Dave Fornell, Editor DAIC
Future Cardiovascular CT Advances to Watch
As technology continues to advance for all diagnostic imaging modalities, it sometimes reminds me of a race between vendors to build a better mouse trap. The main issue between cardiac echo, computed tomography (CT), magnetic resonance imaging (MRI), nuclear (SPECT and PET) and invasive angiography is that each has its strengths and weaknesses. When one test falls short, another is used to add diagnostic information, but it also adds time and cost. Unfortunately, in this era of cutting costs and bundled payments, the holy grail of medical imaging would be a one-stop shop cardiac imaging test that combines the majority of the key assets of each of these modalities.
I attended the Society of Cardiovascular Computed Tomography (SCCT) annual meeting in July, where both cardiologists and radiologists came together to make a case for why CT will become the primary cardiac imaging test in coming years. It showed CT radiation is declining and new technology can bring cardiac CT doses below 1 mSv, which is key to CT’s wider acceptance. Data from several trials demonstrate the viability of CT to accurately show myocardial perfusion and fractional flow reserve (FFR) data for the entire coronary tree from a single scan. Work is also continuing to improve plaque characterization software to bring it on par with invasive catheter-based virtual histology intravascular ultrasound (VH-IVUS) or spectrographic plaque analysis. Additionally, spectral CT imaging may enable a new way to image chemical makeup of tissue and allow new types of contrast media.

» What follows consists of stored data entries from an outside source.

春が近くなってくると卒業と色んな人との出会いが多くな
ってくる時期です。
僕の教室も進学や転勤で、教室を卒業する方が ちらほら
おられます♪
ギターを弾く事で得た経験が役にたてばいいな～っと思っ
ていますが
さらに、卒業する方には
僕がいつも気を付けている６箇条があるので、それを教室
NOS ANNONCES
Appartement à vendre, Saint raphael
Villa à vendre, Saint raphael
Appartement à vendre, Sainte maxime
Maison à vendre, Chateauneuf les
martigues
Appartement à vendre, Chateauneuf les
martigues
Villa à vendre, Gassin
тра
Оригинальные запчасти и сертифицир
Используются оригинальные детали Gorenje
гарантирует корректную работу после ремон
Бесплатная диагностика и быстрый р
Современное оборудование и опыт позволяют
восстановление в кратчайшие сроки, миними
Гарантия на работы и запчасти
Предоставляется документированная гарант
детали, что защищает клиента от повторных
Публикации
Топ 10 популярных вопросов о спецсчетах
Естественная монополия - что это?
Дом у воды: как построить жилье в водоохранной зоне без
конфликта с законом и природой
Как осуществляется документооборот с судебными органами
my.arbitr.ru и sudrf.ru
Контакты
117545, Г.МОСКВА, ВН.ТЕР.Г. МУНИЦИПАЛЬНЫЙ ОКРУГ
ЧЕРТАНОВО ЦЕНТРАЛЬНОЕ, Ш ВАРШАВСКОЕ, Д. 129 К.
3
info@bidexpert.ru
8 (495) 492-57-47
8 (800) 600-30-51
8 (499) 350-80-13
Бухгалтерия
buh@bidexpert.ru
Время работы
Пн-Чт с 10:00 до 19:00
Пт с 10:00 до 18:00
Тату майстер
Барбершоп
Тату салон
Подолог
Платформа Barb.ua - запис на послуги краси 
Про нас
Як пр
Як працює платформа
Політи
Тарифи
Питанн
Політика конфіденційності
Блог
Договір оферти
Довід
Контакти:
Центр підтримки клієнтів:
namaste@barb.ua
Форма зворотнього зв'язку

Speakers at SCCT discussed the use of gold nanoparticles with a polyethylene glycol (PEG) coating, or tantalum, as replacement agents for iodine blood imaging; bromide and fluorine with a phospholipid coating to image liver tumors; and iodine-loaded or bismuth nanoparticles with a biomarker to target fibrin to clearly image blood clots. Nanoparticles may also boost the ability of iodine as a contrast agent. By coating iodine inside liposome particles, the outer shell will protect the iodine from breaking down immediately, both extending its imaging half-life and possibly aiding renal clearance over a longer period of time to reduce contrast-induced nephropathy (CIN).
New types of contrast, especially if combined with spectral CT, may enable inflammation and macrophage imaging, both components of vulnerable plaque. If validated, this new way to image vulnerable plaques prior to rupture might offer a novel way to determine heart attack risk and possibly identify lesions to stent before a heart attack occurs.